Starting with the first line, transcribe the material exactly through to the last.

■ ■ ■ ■ ■ ■ ■

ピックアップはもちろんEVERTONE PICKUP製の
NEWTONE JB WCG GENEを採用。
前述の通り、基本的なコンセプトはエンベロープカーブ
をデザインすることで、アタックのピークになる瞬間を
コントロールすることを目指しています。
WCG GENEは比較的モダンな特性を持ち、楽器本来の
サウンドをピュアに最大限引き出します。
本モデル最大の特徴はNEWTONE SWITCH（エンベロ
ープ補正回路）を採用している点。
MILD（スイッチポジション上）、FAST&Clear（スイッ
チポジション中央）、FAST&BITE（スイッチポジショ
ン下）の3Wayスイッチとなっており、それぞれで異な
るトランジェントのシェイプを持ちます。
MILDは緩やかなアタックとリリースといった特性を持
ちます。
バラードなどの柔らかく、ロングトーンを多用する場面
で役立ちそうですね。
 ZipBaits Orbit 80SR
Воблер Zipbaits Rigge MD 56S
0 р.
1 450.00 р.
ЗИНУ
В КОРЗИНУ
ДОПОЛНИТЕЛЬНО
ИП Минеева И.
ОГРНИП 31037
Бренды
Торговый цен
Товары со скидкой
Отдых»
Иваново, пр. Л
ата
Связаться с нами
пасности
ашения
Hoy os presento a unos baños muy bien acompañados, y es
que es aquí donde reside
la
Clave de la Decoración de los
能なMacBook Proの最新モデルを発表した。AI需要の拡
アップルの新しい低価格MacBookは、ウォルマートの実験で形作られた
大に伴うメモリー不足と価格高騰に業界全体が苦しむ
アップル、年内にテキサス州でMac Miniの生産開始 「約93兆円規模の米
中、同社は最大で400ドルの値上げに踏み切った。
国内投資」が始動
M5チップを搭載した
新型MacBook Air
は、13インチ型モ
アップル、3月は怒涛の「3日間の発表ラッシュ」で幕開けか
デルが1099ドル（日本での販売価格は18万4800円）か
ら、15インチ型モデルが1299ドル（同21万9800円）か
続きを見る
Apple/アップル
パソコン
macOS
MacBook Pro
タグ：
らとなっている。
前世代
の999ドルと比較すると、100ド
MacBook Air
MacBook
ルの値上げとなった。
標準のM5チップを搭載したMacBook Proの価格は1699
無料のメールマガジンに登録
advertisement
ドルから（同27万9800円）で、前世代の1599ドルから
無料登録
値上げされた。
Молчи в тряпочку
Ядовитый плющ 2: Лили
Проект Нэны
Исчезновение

■ ■ ■ ■ ■ ■ ■

**Result of the task:**
ピックアップはもちろんEVERTONE PICKUP製の
NEWTONE JB WCG GENEを採用。
前述の通り、基本的なコンセプトはエンベロープカーブ
をデザインすることで、アタックのピークになる瞬間を
コントロールすることを目指しています。
WCG GENEは比較的モダンな特性を持ち、楽器本来の
サウンドをピュアに最大限引き出します。
本モデル最大の特徴はNEWTONE SWITCH（エンベロ
ープ補正回路）を採用している点。
MILD（スイッチポジション上）、FAST&Clear（スイッ
チポジション中央）、FAST&BITE（スイッチポジショ
ン下）の3Wayスイッチとなっており、それぞれで異な
るトランジェントのシェイプを持ちます。
MILDは緩やかなアタックとリリースといった特性を持
ちます。
バラードなどの柔らかく、ロングトーンを多用する場面
で役立ちそうですね。
 ZipBaits Orbit 80SR
Воблер Zipbaits Rigge MD 56S
0 р.
1 450.00 р.
ЗИНУ
В КОРЗИНУ
ДОПОЛНИТЕЛЬНО
ИП Минеева И.
ОГРНИП 31037
Бренды
Торговый цен
Товары со скидкой
Отдых»
Иваново, пр. Л
ата
Связаться с нами
пасности
ашения
Hoy os presento a unos baños muy bien acompañados, y es
que es aquí donde reside
la
Clave de la Decoración de los
能なMacBook Proの最新モデルを発表した。AI需要の拡
アップルの新しい低価格MacBookは、ウォルマートの実験で形作られた
大に伴うメモリー不足と価格高騰に業界全体が苦しむ
アップル、年内にテキサス州でMac Miniの生産開始 「約93兆円規模の米
中、同社は最大で400ドルの値上げに踏み切った。
国内投資」が始動
M5チップを搭載した
新型MacBook Air
は、13インチ型モ
アップル、3月は怒涛の「3日間の発表ラッシュ」で幕開けか
デルが1099ドル（日本での販売価格は18万4800円）か
ら、15インチ型モデルが1299ドル（同21万9800円）か
続きを見る
Apple/アップル
パソコン
macOS
MacBook Pro
タグ：
らとなっている。
前世代
の999ドルと比較すると、100ド
MacBook Air
MacBook
ルの値上げとなった。
標準のM5チップを搭載したMacBook Proの価格は1699
無料のメールマガジンに登録
advertisement
ドルから（同27万9800円）で、前世代の1599ドルから
無料登録
値上げされた。
Молчи в тряпочку
Ядовитый плющ 2: Лили
Проект Нэны
Исчезновение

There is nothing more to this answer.